Let $H$ be a subgroup of the group $G$ and let $T$ be a set of representatives for the distinct right cosets of $H$ in $G$. In particular, if $t\in T$ and $g \in G$ then $tg$ belongs to a unique coset of the form $Ht'$ for some $t'\in T$. Write $t'=t\cdot g$. Prove that if $S\subseteq G$ generates $G$, then the set $\{ts(t\cdot s)^{-1}|t\in T, s\in S\}$ generates $H$. Suggestion: If $K$ denotes the subgroup generated by this set, prove the stronger assertion that $KT=G$. Start by showing that $KT$ is stable under right multiplication by elements of $G$.
The above is a question from a list of qualifying exam questions I've been trying to work on in prep for my examination, however, this question had kept me stumped for a few weeks.
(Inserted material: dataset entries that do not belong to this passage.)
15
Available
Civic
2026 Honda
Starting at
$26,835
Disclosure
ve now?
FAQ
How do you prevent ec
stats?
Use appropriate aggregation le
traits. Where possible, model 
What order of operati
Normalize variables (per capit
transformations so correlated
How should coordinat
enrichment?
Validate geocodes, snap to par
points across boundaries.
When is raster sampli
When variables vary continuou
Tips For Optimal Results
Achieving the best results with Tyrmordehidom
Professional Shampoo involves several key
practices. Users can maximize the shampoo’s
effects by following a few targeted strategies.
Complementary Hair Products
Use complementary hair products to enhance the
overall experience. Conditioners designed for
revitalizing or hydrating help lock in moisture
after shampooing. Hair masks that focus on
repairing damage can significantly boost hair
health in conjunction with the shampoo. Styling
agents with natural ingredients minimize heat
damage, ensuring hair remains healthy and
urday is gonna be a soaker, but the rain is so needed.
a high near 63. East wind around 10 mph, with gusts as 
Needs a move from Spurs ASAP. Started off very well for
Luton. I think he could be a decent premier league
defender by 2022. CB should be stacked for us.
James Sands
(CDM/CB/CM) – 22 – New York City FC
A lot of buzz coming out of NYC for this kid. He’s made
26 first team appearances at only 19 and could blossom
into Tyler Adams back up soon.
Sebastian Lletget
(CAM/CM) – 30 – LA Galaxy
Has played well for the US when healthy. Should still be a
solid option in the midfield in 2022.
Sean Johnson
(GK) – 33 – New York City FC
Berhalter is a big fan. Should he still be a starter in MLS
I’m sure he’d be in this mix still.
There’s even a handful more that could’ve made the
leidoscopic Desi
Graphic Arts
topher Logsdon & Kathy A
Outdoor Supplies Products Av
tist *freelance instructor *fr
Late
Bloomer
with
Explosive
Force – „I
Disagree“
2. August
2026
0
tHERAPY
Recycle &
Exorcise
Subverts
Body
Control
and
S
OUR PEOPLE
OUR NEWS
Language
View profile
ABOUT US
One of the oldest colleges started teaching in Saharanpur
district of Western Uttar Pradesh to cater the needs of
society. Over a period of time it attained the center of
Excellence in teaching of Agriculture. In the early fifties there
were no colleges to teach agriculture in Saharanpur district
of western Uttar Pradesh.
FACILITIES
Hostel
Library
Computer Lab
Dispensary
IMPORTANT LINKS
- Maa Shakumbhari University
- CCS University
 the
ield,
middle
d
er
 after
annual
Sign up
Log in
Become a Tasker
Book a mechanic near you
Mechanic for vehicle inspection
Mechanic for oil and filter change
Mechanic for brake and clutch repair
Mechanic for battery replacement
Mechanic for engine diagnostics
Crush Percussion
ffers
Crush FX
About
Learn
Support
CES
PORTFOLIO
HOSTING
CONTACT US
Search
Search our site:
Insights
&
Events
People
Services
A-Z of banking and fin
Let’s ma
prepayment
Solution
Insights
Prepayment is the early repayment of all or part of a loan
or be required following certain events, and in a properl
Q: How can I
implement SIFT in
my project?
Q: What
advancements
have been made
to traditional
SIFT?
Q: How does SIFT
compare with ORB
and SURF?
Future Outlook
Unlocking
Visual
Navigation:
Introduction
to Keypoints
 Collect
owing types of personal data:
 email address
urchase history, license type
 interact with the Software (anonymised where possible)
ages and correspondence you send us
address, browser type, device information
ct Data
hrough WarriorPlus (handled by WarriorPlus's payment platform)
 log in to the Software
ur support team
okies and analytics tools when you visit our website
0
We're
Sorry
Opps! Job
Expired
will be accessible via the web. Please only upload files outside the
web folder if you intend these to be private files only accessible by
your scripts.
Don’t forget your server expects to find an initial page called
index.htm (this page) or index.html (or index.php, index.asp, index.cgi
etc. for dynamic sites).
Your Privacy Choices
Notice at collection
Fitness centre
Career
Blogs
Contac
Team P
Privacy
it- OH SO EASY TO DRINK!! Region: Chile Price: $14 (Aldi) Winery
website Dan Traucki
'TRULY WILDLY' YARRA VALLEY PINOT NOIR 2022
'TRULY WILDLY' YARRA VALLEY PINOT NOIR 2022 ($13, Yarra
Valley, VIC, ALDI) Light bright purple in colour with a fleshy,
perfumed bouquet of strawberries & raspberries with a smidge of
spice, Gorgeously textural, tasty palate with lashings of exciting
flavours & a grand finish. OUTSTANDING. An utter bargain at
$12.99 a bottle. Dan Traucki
Would anyone happen to have an idea for how to obtain the result of the suggestion?
As the suggestion says, let $K$ be generated by $R=\{ts(t\cdot s)^{-1}\mid t\in T, s\in S\}$. We want to prove that $KT$ is stable under the right multiplication action of $G$. To that end, since $S$ generates $G$, it is enough to prove that $KTS\subset KT$. Also if $k_1, k_2\in K, t\in T$ and $s\in S$, if $k_1ts\in KT$, then so is $k_2k_1ts$ obviously. Therefore it is enough to prove that given $t,t'\in T$, $s,s'\in S$ then $ts(t\cdot s)^{-1}t's'\in KT$. But $$ ts(t\cdot s)^{-1}t's'= \underbrace{[ts(t\cdot s)^{-1}]}_{\in R}\underbrace{[t's'(t'\cdot s')^{-1}]}_{\in R}\underbrace{(t'\cdot s')}_{\in T} $$ so we are done. This takes care of the second part of the suggestion. Now let $g=kt\in KT$. Then $1=gg^{-1}\in KTG\subset KT$ due to stability. Again due to stability then $G=KT$.
Now note that $ts=h_1 (t\cdot s)$ for some $h_1$ by definition. So $ts(t\cdot s)^{-1}=h_1\in H$, meaning $R\subset H$ and in turn $K\subset H$. The fact that $G=KT=HT$ now shows that $H=K$.